CNIM was building a waste incineration plant at Marchwood in Hampshire. Geris subcontracted for the geodesic dome to cover the plant. The work didn’t proceed as originally intended. There were delays, for which builder and client were both in part responsible. So, with about 25% still to complete, CNIM terminated the subcontract on the grounds that Geris was not proceeding reasonably and diligently under the IChemE Model Form, aka the Brown Book.
Geris said the termination was wrongful. It started an adjudication. It claimed for all the work done up to wrongful termination, then for all the consequences of the wrongful termination. CNIM contra-claimed, saying this was its bill for correctly terminating and engaging others to complete. It was big money.
The adjudicator was David Simper. He is an experienced adjudicator. Well respected, too. He accepted that CNIM had correctly terminated the contract. He also accepted what the value of works done up to termination was and stated the balance otherwise due up to that threshold date of leaving site. That’s not the same as saying “pay up”. Then he dismissed the money claim by Geris for the wrongful termination because it was not wrongful. So the potential amount due from CNIM to Geris up to leaving site was a lump of money.

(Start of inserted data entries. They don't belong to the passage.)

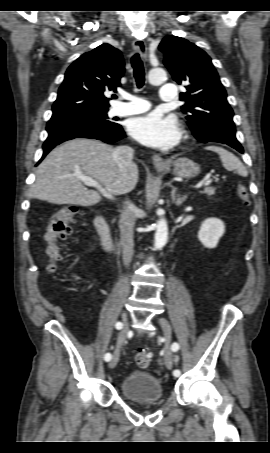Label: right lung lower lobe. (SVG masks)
<instances>
[{
    "label": "right lung lower lobe",
    "mask_w": 270,
    "mask_h": 453,
    "mask_svg": "<svg viewBox=\"0 0 270 453\" xmlns=\"http://www.w3.org/2000/svg\"><path fill=\"white\" fill-rule=\"evenodd\" d=\"M48 138L43 144V156L56 145L78 137L113 143L125 137L122 127L111 122L108 125L95 124L77 119H55L47 123Z\"/></svg>",
    "instance_id": "obj_1"
}]
</instances>
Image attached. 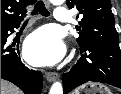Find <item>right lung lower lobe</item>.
I'll return each instance as SVG.
<instances>
[{
  "label": "right lung lower lobe",
  "instance_id": "1",
  "mask_svg": "<svg viewBox=\"0 0 121 94\" xmlns=\"http://www.w3.org/2000/svg\"><path fill=\"white\" fill-rule=\"evenodd\" d=\"M22 20L1 26V78L17 85L25 94H40L42 74L29 70L21 62L12 45L8 46V32H14Z\"/></svg>",
  "mask_w": 121,
  "mask_h": 94
}]
</instances>
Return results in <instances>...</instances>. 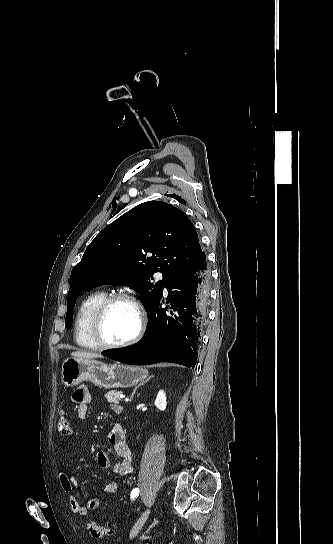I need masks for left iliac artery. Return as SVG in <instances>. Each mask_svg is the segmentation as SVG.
Masks as SVG:
<instances>
[{
    "instance_id": "44dca946",
    "label": "left iliac artery",
    "mask_w": 333,
    "mask_h": 544,
    "mask_svg": "<svg viewBox=\"0 0 333 544\" xmlns=\"http://www.w3.org/2000/svg\"><path fill=\"white\" fill-rule=\"evenodd\" d=\"M139 495V489L134 488L131 492V499L134 500Z\"/></svg>"
}]
</instances>
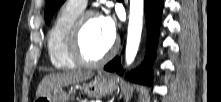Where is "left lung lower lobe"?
<instances>
[{
  "instance_id": "obj_1",
  "label": "left lung lower lobe",
  "mask_w": 221,
  "mask_h": 102,
  "mask_svg": "<svg viewBox=\"0 0 221 102\" xmlns=\"http://www.w3.org/2000/svg\"><path fill=\"white\" fill-rule=\"evenodd\" d=\"M145 14L148 29V51L146 61L143 66L131 72L128 78L134 82L143 83L147 85L152 84V77L150 67L154 58L155 45L158 40L159 26L161 23V14L163 1L162 0H145ZM105 70L114 72L116 71L119 75L123 74L122 67L120 66V59L118 57L114 58L105 67Z\"/></svg>"
}]
</instances>
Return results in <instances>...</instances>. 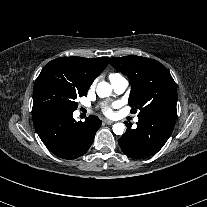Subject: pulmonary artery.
Listing matches in <instances>:
<instances>
[{
    "label": "pulmonary artery",
    "mask_w": 207,
    "mask_h": 207,
    "mask_svg": "<svg viewBox=\"0 0 207 207\" xmlns=\"http://www.w3.org/2000/svg\"><path fill=\"white\" fill-rule=\"evenodd\" d=\"M111 86L116 95H121L126 91L128 82L124 77L115 75L111 79ZM138 120L139 119L137 117L134 119L135 122H138Z\"/></svg>",
    "instance_id": "obj_1"
}]
</instances>
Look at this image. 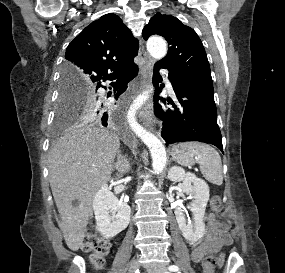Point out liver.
I'll use <instances>...</instances> for the list:
<instances>
[{"mask_svg":"<svg viewBox=\"0 0 285 273\" xmlns=\"http://www.w3.org/2000/svg\"><path fill=\"white\" fill-rule=\"evenodd\" d=\"M119 147L118 135L86 125L70 129L50 150V187L62 220L60 229L72 251L82 245L93 199L110 180Z\"/></svg>","mask_w":285,"mask_h":273,"instance_id":"liver-1","label":"liver"}]
</instances>
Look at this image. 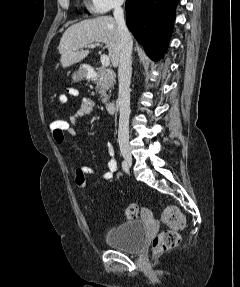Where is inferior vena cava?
Returning a JSON list of instances; mask_svg holds the SVG:
<instances>
[{
    "instance_id": "1",
    "label": "inferior vena cava",
    "mask_w": 240,
    "mask_h": 287,
    "mask_svg": "<svg viewBox=\"0 0 240 287\" xmlns=\"http://www.w3.org/2000/svg\"><path fill=\"white\" fill-rule=\"evenodd\" d=\"M124 0H115L113 15L119 32V129L118 142L120 148H129V117H130V80L132 74L131 54L133 40L124 20L122 5Z\"/></svg>"
}]
</instances>
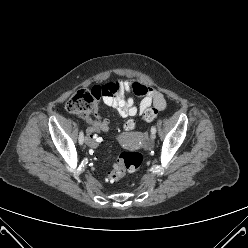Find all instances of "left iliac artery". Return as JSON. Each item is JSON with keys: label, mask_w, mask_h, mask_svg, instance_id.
Here are the masks:
<instances>
[{"label": "left iliac artery", "mask_w": 248, "mask_h": 248, "mask_svg": "<svg viewBox=\"0 0 248 248\" xmlns=\"http://www.w3.org/2000/svg\"><path fill=\"white\" fill-rule=\"evenodd\" d=\"M151 133H154V134L156 133V127L155 126L151 127Z\"/></svg>", "instance_id": "1"}]
</instances>
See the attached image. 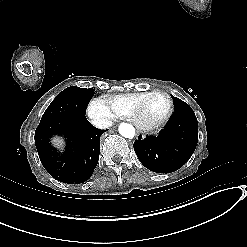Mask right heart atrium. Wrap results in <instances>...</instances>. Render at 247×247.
I'll return each instance as SVG.
<instances>
[{
	"mask_svg": "<svg viewBox=\"0 0 247 247\" xmlns=\"http://www.w3.org/2000/svg\"><path fill=\"white\" fill-rule=\"evenodd\" d=\"M91 121L95 124H108L112 120V111L101 98H93L87 109Z\"/></svg>",
	"mask_w": 247,
	"mask_h": 247,
	"instance_id": "1",
	"label": "right heart atrium"
}]
</instances>
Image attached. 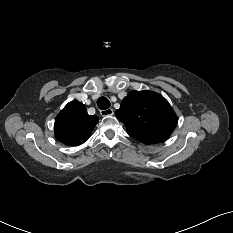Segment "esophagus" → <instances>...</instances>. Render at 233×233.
I'll return each instance as SVG.
<instances>
[{
  "mask_svg": "<svg viewBox=\"0 0 233 233\" xmlns=\"http://www.w3.org/2000/svg\"><path fill=\"white\" fill-rule=\"evenodd\" d=\"M100 114L103 117H108V116H112L114 114V111H113V109L108 108V109L101 110Z\"/></svg>",
  "mask_w": 233,
  "mask_h": 233,
  "instance_id": "34e87169",
  "label": "esophagus"
}]
</instances>
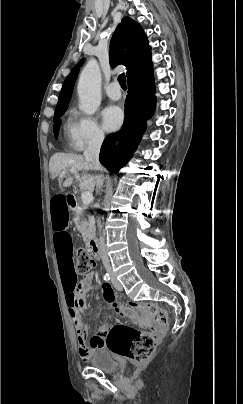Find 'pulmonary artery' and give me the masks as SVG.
Masks as SVG:
<instances>
[{
  "instance_id": "1",
  "label": "pulmonary artery",
  "mask_w": 243,
  "mask_h": 404,
  "mask_svg": "<svg viewBox=\"0 0 243 404\" xmlns=\"http://www.w3.org/2000/svg\"><path fill=\"white\" fill-rule=\"evenodd\" d=\"M106 94L112 100H119L122 96L119 83L117 81L110 83L106 89Z\"/></svg>"
}]
</instances>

To interpret the true intentions of an adjudicator when dishing up a decision you don’t go and ask him – instead you go to court
Now comes the CNIM counterclaim such as liquidated damages for delay and the back charges for completion. He declined to consider the £2m-plus alleged costs of completion and lost productivity and several more heads of claim of another £1m since they were outside what the process authorised him to decide. This sounds fair enough, if they had not previously been canvassed between the parties. Meanwhile, ought the adjudicator have ordered CNIM to pay Geris the sum payable before termination? The ordinary position is that if a payer has a list of contra-accounts he must serve in good time the famous “notice to withhold”. Missing the boat with that notice means the payer must pay up and fight the battle later. That’s invariably what an adjudicator will order. And the court will throw out an application that the payer can set off or postpone paying up after an adjudicator’s decision since that would be entirely counter to the policy behind the Construction Act.

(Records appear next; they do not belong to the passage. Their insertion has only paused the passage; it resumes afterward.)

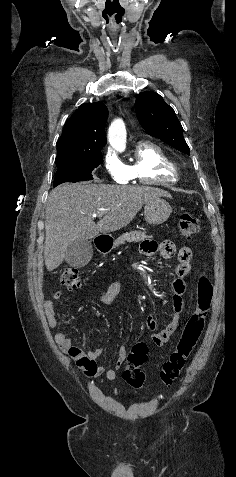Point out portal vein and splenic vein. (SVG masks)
Segmentation results:
<instances>
[{"instance_id":"portal-vein-and-splenic-vein-1","label":"portal vein and splenic vein","mask_w":236,"mask_h":477,"mask_svg":"<svg viewBox=\"0 0 236 477\" xmlns=\"http://www.w3.org/2000/svg\"><path fill=\"white\" fill-rule=\"evenodd\" d=\"M105 211H106V210L103 209L102 212L94 213V214H92V217H93V218H95V217H99V218H100V217H102V216L104 215Z\"/></svg>"}]
</instances>
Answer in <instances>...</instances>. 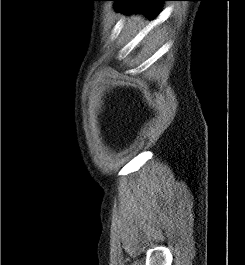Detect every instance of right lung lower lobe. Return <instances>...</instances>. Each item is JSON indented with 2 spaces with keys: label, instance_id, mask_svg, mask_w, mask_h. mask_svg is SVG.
I'll use <instances>...</instances> for the list:
<instances>
[{
  "label": "right lung lower lobe",
  "instance_id": "obj_1",
  "mask_svg": "<svg viewBox=\"0 0 245 265\" xmlns=\"http://www.w3.org/2000/svg\"><path fill=\"white\" fill-rule=\"evenodd\" d=\"M116 1L115 10L124 13L145 12L150 18H155L166 0H113Z\"/></svg>",
  "mask_w": 245,
  "mask_h": 265
}]
</instances>
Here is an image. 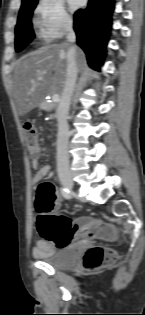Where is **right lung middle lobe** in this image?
Masks as SVG:
<instances>
[{"instance_id": "right-lung-middle-lobe-1", "label": "right lung middle lobe", "mask_w": 145, "mask_h": 315, "mask_svg": "<svg viewBox=\"0 0 145 315\" xmlns=\"http://www.w3.org/2000/svg\"><path fill=\"white\" fill-rule=\"evenodd\" d=\"M38 0L22 5L19 11L18 22L15 28V50H23L35 37L32 29V14Z\"/></svg>"}]
</instances>
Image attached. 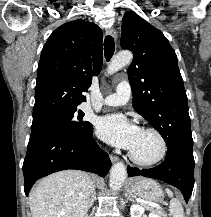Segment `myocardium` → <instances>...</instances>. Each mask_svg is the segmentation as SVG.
<instances>
[{
    "instance_id": "f54148a6",
    "label": "myocardium",
    "mask_w": 211,
    "mask_h": 217,
    "mask_svg": "<svg viewBox=\"0 0 211 217\" xmlns=\"http://www.w3.org/2000/svg\"><path fill=\"white\" fill-rule=\"evenodd\" d=\"M142 131L150 132L156 135V137L159 139L160 144H161V151L159 155L152 160H141L137 158L131 151H129V158L131 159L132 162L140 166L150 167V166L157 165L160 162H162L167 155V151H168L167 142L163 134L154 127H145L142 129Z\"/></svg>"
}]
</instances>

The big difference here is in what the adjudicator seems to have said in his decision. He accepted an argument presented in the adjudication and said: “I find that CNIM is entitled to exercise its rights of set-off”.
The reason was a clause in the contract that said: “The contractor shall be entitled to deduct from any payments due or becoming due to the subcontractor under the subcontract any sums which are due from the subcontractor to the contractor.”

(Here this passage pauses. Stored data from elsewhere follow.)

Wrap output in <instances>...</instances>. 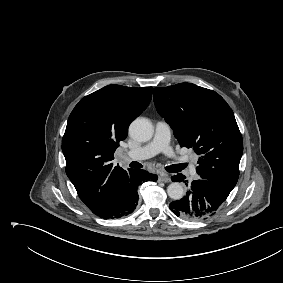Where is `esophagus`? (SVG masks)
Here are the masks:
<instances>
[{
  "label": "esophagus",
  "instance_id": "34e87169",
  "mask_svg": "<svg viewBox=\"0 0 283 283\" xmlns=\"http://www.w3.org/2000/svg\"><path fill=\"white\" fill-rule=\"evenodd\" d=\"M159 181L165 182V183H169V182H171V179H170V177H169L168 175H166V174H161V175L159 176Z\"/></svg>",
  "mask_w": 283,
  "mask_h": 283
}]
</instances>
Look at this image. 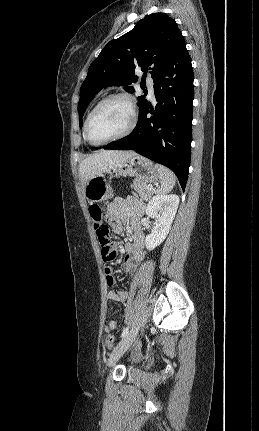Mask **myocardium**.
Here are the masks:
<instances>
[{
  "label": "myocardium",
  "instance_id": "1",
  "mask_svg": "<svg viewBox=\"0 0 259 431\" xmlns=\"http://www.w3.org/2000/svg\"><path fill=\"white\" fill-rule=\"evenodd\" d=\"M114 99H121L123 101L126 102V104L128 105V108L130 110V115H131V119H130V123L128 125V127L121 132L120 134L111 137L107 140L104 141H95L92 139L91 135H90V124L92 121V118L94 116V114L97 112V110L104 105L105 103L114 100ZM138 122V114H137V110H136V105L134 102V99L132 98L131 95L127 94V93H113L110 94L106 97H104L103 99H101L95 106L94 108L91 110V112L88 114L86 122H85V128H84V134H85V139L88 141V143H90L93 146H101V145H105L120 139H123L125 137H127L128 135H130L134 129L136 128Z\"/></svg>",
  "mask_w": 259,
  "mask_h": 431
}]
</instances>
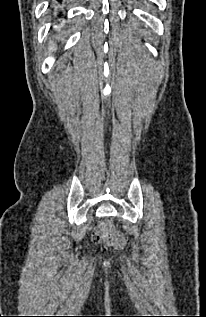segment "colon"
I'll use <instances>...</instances> for the list:
<instances>
[{
    "label": "colon",
    "instance_id": "5ec220e1",
    "mask_svg": "<svg viewBox=\"0 0 206 317\" xmlns=\"http://www.w3.org/2000/svg\"><path fill=\"white\" fill-rule=\"evenodd\" d=\"M94 241L108 243L116 248H122L125 245L123 234L117 231L109 222L101 225L100 229L94 234Z\"/></svg>",
    "mask_w": 206,
    "mask_h": 317
}]
</instances>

It is not easy to see how that clause fits in with the absent withholding notice but that’s not the point. The point here is that the adjudicator did not order any money to be paid over. He decided only what was due. Decided, too, that set-off rules applied. So, no order to pay means no order to pay. Mind you, if that is what he meant, if that is what all the court hearing was about, don’t spend all that money finding out – just take the adjudicator out to lunch and ask.